Be the change you want and immediately stop eating meat until it’s disrupted and made from stem cells or algae or bacteria from ski boot liners. Past cultures didn’t have a plant based choice, plains Indians couldn’t have survived without the bison. Right now it’s totally possible in our culture for individuals to cheaply subsist on plant based diets.
Worrying about whether developing countries will follow suit is a low vibration mindset. Work the high against the low for best results.

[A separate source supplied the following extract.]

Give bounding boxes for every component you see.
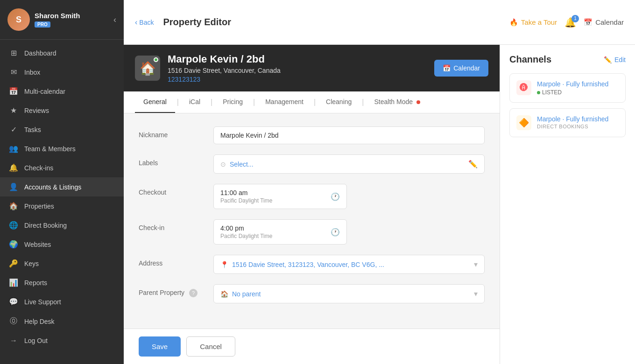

I agree with Lou. True to form, the combined factors of globalism, capitalism, and the melodramatic English/Drama majors of the world [the media] have managed to transform a good message, “don’t pollute” into “the sky is falling” into little more than numberless money-making opportunities. As self-proclaimed environmentalists continue to adjust their marketing pitch from GLOBAL WARMING!!! to CLIMATE CHANGE!!!! to the next substance-free fear-mongering slogan+mountain of supporting data, the no less clever developing world (a category the Chinese adopt the moment the conversation shifts from their space program, which had more successful missions than NASA last year, to the amount of pollution they generate) has figured out a way to make some dough. It should come as no surprise that there is still a lot to learn about the climate despite the number of surface knowledge data sommeliers spouting the latest tripe from NYT/Fox science/opinion columns. The result is that the hardened thermometer-watching, ice-core licking climatologists have had to delve deep into obscure experimentation to keep their funding streams flowing (and boy is it flowing) at the expense of losing most of their audience. Obama’s successful legacy-building aside, the Paris Agreement is little more than a feel-good gesture for Europe/US and a way for the developing world to make some money…not that they don’t need it of course, I’d rather we pull aside the climate change curtain and attack some of the very real geopolitical challenges with financial and other aid. Oh well, I’ll stick with and encourage “Don’t Pollute” at my level and ignore the politicized, incentivized hype (science-based or not).